Tidak hanya mengandalkan pendapat keluarga dan teman saja, aku berusaha mencari beberapa testimoni dari para pengguna spinecor. Beberapa skolioser memang bisa berkurang derajatnya menggunakan spinecor. Kebanyakan adalah skolioser dengan derajat ringan-sedang. Untuk derajat di atas 100, belum ada. Ditambah lagi, kebanyakan sumber, teori, dokter, mengatakan bahwa brace hanya efektif untuk skoliosis dengan derajat di bawah 40. Untuk kategori parah, sudah disarankan untuk menjalani operasi.

Okay, jadi kesimpulannya adalah aku masih galau antara operasi atau spinecor.

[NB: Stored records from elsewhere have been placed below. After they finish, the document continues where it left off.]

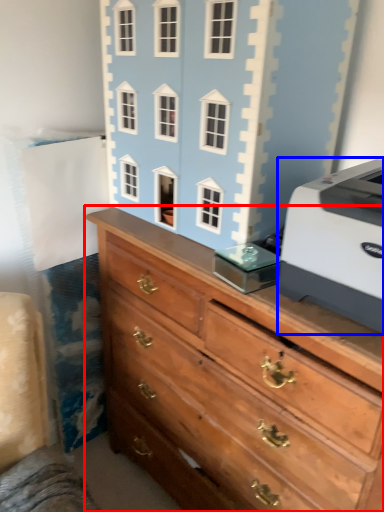 Question: Among these objects, which one is nearest to the camera, chest of drawers (highlighted by a red box) or printer (highlighted by a blue box)?

Choices:
 (A) chest of drawers
 (B) printer

Answer: (A) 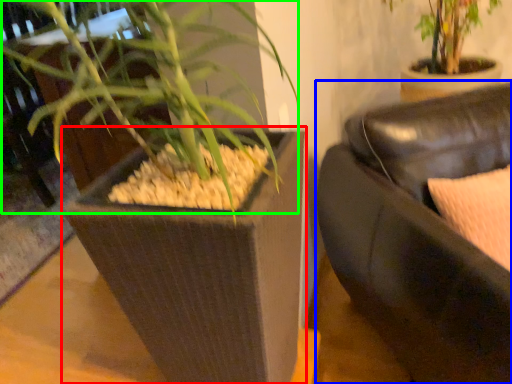 Question: Considering the real-world distances, which object is closest to flowerpot (highlighted by a red box)? studio couch (highlighted by a blue box) or orchid (highlighted by a green box).

Choices:
 (A) studio couch
 (B) orchid

Answer: (B) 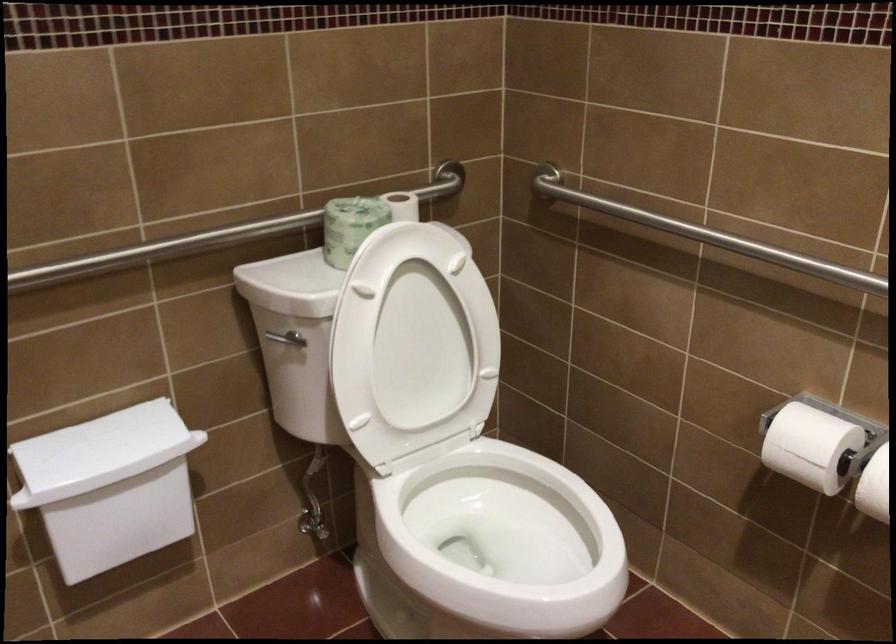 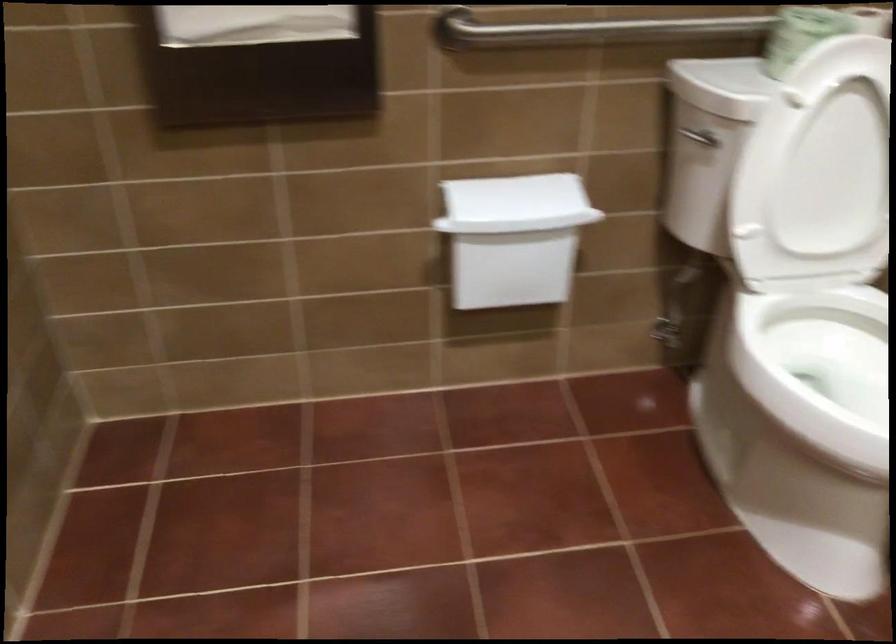 Locate, in the second image, the point that corresponds to [134,263] in the first image.

(586, 31) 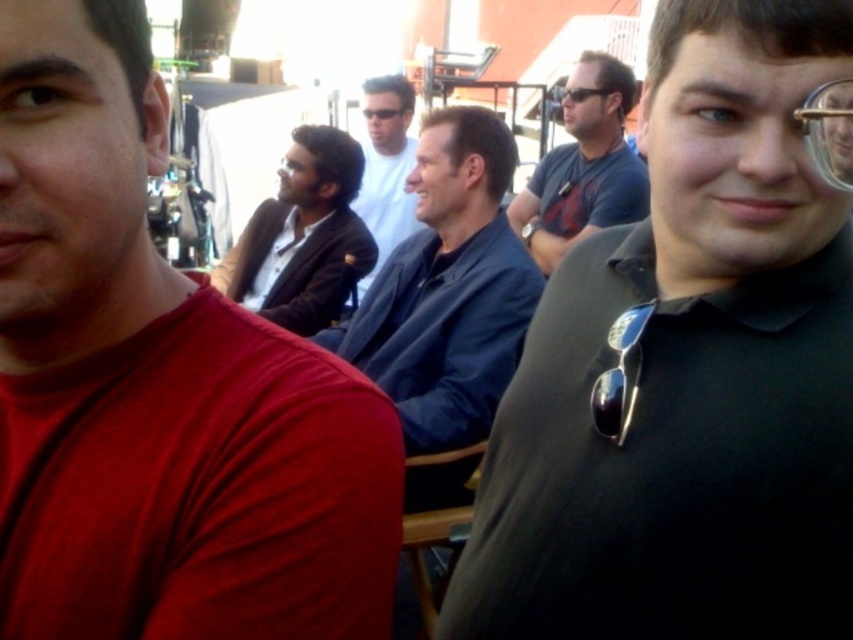 You are a photographer trying to capture a candid shot of the sunglasses at right and the white matte shirt at center. Which subject should you focus on first to ensure both are in frame without moving the camera?

The white matte shirt at center is closer to the viewer than the sunglasses at right, so focusing on the white matte shirt at center first will ensure both subjects remain in frame without needing to adjust the camera position.

You are a photographer at this event and want to capture a photo that includes both the white matte shirt at center and the sunglasses at right. Which object should you place on the left side of your frame to ensure both are visible?

The white matte shirt at center should be placed on the left side of your frame because it is already positioned on the left side of the sunglasses at right, ensuring both are visible.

Aku pelan-pelan memikirkannya agar bisa memutuskan dengan matang.

Selasa, 09 Juni 2015

Adult

As we grow, we think of many things.
At one point, I realized that I once have some dreams.
Some dreams that people say it were impossible and unreachable.
I once forgot those dreams that keeps me alive.
Now, the fire starts burning inside me again.